In particular: PrintDiskSectors(), at address 0x822C, reads its two arguments from global memory. Those arguments are: 1) Z, i.e., which sector to begin dumping data from, and 2) W, i.e., how many sectors to dump.
And so it was immediately obvious that I could use the undocumented "write" and "call" commands to write whatever I wanted into Z and W and then invoke PrintDiskSectors(). I tried it out in netcat and it worked on the first try -- I was able to dump sector #0.
Thus, I incorporated this functionality into my scripts based on Python's Telnetlib that I had previously used to dump the memory. Since my understanding at the time was a bit off, I ended up with a loop that executed 0x40 times (the number of sectors), which wrote 0x0000 in for Z (i.e., start reading at sector 0), and each iteration of the loop wrote an increasing value into W, starting with 1 and ending with 0x3F. The script would dump the returned data as a binary file, as well as printing it onto the screen. You can find the script here, and its output here.

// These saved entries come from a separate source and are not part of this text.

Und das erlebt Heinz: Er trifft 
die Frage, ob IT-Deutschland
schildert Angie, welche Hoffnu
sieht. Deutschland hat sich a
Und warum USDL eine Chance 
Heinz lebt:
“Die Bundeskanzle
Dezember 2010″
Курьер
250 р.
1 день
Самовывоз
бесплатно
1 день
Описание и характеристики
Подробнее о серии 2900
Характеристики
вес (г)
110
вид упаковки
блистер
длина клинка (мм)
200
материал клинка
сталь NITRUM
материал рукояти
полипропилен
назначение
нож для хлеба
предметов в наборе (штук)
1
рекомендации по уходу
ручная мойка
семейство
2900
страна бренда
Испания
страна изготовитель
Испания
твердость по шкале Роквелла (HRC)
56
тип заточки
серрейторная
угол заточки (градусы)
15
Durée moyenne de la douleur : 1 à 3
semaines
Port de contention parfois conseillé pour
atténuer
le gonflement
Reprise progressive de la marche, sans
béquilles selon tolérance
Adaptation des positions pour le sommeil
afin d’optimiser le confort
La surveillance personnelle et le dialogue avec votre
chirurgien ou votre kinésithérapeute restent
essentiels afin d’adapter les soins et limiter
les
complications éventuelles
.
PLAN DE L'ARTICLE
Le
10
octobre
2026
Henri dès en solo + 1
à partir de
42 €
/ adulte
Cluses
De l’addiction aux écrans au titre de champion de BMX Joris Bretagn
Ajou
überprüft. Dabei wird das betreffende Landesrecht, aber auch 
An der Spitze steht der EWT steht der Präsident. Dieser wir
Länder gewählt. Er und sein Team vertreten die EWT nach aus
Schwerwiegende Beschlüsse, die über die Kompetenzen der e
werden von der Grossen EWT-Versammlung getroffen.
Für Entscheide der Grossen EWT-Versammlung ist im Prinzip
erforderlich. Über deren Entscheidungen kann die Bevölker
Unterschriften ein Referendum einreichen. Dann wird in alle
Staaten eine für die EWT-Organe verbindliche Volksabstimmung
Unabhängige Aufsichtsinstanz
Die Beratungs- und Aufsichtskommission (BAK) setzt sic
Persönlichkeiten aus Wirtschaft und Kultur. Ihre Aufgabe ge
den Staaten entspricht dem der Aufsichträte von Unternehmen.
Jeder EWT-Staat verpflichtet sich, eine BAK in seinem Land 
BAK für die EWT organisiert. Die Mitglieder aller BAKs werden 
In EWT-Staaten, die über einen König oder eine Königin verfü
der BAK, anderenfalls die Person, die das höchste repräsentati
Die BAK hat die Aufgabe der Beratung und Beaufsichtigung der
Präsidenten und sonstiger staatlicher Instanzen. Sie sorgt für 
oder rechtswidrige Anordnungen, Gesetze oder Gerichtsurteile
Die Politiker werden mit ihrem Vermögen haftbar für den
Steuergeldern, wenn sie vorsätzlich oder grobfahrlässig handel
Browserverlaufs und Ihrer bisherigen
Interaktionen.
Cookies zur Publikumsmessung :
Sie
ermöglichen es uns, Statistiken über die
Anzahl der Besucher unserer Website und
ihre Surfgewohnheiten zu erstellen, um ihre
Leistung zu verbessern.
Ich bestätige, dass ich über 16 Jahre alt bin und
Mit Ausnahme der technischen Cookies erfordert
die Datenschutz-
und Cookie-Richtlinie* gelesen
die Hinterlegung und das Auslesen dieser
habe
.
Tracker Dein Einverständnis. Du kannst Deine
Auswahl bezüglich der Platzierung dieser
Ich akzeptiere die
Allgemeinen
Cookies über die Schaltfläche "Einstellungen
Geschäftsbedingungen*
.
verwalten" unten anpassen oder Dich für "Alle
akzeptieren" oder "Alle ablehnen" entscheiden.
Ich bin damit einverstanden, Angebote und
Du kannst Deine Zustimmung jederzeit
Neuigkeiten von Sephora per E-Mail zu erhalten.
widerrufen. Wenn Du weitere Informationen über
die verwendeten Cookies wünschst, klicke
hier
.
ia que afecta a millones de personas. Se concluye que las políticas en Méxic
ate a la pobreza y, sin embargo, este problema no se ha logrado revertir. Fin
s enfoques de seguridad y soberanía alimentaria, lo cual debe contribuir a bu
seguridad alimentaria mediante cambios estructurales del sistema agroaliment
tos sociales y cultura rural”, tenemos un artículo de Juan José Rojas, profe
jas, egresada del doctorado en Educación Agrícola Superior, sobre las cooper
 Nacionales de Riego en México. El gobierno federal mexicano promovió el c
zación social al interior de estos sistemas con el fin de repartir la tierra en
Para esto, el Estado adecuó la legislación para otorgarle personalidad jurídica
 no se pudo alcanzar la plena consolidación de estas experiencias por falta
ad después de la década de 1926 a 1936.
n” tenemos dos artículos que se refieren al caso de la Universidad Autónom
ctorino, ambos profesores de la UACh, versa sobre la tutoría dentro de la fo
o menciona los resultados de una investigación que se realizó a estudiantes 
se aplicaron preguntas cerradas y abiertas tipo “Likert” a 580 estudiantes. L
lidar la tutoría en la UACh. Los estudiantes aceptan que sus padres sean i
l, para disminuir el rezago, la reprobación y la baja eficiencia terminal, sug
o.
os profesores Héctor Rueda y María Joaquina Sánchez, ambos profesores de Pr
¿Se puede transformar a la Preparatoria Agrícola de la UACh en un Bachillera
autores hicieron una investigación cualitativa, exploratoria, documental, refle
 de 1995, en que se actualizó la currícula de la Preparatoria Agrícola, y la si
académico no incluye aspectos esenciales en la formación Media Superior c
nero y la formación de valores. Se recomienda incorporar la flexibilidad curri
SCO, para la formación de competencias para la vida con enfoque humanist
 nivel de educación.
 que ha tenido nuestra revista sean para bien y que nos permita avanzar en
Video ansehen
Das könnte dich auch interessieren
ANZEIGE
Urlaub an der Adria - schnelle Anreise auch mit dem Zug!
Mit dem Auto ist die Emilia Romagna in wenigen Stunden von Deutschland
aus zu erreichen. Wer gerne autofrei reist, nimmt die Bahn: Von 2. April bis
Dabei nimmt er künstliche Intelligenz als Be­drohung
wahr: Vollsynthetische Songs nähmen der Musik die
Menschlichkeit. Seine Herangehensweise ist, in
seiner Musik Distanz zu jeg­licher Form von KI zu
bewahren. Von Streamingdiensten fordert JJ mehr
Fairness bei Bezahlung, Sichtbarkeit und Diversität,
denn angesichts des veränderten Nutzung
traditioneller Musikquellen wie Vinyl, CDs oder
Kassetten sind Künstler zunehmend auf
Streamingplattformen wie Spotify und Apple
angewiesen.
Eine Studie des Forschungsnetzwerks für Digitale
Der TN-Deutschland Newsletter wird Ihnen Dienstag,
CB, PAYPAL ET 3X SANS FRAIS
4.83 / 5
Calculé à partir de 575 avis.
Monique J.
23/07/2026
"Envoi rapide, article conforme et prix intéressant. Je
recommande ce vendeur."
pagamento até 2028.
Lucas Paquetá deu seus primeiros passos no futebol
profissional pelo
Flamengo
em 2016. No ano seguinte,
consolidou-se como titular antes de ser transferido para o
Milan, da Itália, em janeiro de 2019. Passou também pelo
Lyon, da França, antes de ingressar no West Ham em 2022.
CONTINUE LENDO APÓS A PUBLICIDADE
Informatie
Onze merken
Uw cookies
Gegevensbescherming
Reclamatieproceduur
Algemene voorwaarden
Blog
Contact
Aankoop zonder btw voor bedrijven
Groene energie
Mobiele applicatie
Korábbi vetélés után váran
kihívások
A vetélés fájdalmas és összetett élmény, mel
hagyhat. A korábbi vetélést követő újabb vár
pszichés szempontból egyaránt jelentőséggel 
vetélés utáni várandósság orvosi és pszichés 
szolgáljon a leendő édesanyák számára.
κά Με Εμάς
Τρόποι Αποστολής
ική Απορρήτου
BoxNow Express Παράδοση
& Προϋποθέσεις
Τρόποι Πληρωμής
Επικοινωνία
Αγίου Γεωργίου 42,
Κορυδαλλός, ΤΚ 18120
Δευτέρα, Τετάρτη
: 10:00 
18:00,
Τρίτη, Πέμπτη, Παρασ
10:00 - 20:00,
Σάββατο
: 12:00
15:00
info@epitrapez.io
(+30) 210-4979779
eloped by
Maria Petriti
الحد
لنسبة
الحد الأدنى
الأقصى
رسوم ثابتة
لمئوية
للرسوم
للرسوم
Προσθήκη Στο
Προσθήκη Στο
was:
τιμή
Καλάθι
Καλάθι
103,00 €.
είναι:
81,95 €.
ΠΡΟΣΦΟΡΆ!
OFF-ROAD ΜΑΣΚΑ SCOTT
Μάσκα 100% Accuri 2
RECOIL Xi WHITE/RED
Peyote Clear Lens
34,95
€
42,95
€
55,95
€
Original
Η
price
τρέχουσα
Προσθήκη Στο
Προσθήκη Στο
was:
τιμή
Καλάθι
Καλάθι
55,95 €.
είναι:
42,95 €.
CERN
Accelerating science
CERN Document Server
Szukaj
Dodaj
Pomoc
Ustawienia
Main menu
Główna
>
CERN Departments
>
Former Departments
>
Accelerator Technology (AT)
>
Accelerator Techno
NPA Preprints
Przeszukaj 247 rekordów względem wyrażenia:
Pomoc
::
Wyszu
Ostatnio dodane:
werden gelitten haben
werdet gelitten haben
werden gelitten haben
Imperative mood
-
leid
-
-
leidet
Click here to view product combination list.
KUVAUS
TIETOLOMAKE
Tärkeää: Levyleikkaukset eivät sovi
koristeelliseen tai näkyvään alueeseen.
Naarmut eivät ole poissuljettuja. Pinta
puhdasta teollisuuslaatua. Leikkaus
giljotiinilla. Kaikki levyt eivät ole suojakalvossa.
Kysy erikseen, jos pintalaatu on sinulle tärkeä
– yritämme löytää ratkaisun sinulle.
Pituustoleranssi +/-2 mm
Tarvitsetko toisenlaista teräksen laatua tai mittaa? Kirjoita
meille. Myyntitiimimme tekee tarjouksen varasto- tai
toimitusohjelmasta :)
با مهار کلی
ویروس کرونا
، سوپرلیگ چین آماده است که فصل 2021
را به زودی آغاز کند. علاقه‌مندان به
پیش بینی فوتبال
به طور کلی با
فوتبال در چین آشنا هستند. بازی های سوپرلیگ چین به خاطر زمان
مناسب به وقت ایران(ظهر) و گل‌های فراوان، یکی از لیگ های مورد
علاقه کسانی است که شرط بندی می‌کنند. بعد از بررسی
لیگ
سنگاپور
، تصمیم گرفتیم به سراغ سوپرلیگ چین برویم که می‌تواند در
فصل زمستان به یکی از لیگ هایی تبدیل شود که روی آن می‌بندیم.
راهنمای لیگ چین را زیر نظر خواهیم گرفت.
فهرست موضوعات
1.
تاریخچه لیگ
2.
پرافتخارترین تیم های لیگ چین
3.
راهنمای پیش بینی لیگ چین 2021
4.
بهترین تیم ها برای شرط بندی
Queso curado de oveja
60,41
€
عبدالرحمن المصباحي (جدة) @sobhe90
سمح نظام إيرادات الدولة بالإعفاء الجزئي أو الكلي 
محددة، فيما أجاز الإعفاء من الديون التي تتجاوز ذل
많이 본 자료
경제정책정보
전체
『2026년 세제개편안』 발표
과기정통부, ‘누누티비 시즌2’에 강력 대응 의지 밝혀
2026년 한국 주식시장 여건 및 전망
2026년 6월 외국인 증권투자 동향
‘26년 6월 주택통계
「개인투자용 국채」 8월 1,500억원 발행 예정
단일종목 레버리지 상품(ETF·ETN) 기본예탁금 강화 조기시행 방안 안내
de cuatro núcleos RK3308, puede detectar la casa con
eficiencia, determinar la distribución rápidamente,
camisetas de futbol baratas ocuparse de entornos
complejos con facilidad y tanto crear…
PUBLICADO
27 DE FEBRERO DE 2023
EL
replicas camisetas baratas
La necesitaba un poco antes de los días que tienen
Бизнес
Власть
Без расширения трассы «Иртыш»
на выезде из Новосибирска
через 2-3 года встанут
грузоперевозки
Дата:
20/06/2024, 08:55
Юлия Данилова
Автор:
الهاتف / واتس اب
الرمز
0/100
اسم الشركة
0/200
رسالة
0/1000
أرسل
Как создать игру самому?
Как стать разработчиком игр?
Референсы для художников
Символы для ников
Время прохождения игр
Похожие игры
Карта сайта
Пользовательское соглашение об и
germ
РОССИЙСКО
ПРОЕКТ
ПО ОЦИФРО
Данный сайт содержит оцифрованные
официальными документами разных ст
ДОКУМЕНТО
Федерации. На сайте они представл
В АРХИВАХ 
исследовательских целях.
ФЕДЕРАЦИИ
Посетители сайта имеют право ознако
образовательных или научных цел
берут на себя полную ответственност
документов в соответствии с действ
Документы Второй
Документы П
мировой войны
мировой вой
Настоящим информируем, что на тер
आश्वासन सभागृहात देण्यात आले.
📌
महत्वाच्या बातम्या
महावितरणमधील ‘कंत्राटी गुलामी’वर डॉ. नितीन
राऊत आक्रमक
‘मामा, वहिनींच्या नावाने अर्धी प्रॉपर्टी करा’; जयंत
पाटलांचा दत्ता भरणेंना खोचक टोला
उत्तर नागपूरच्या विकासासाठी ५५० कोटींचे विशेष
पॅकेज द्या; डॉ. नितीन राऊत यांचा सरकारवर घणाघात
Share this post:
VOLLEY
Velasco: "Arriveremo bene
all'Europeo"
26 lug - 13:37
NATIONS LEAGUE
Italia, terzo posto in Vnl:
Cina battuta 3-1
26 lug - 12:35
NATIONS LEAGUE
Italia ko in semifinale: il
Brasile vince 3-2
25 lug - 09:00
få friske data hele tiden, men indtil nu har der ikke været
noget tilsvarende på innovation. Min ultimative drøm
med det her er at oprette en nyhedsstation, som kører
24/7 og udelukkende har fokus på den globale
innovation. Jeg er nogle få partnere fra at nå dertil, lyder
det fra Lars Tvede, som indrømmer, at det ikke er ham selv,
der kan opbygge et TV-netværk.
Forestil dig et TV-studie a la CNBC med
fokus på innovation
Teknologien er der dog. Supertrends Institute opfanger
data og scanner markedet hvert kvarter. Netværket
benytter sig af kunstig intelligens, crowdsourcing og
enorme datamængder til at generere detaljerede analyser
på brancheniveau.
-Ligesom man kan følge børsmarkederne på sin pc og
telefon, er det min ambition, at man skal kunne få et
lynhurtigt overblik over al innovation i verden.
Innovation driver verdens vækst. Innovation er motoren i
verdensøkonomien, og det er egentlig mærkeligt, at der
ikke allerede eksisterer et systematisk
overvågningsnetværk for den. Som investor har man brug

I let my script run and once it got to the final iteration of the loop, there was a message congratulating me and telling me where to send an email, as well at what the contents should be. I immediately sent an email at 1:35AM, about 80 minutes after I'd first dumped the memory off of the device. Shortly thereafter, I received a personalized email congratulating me on my second-place finish.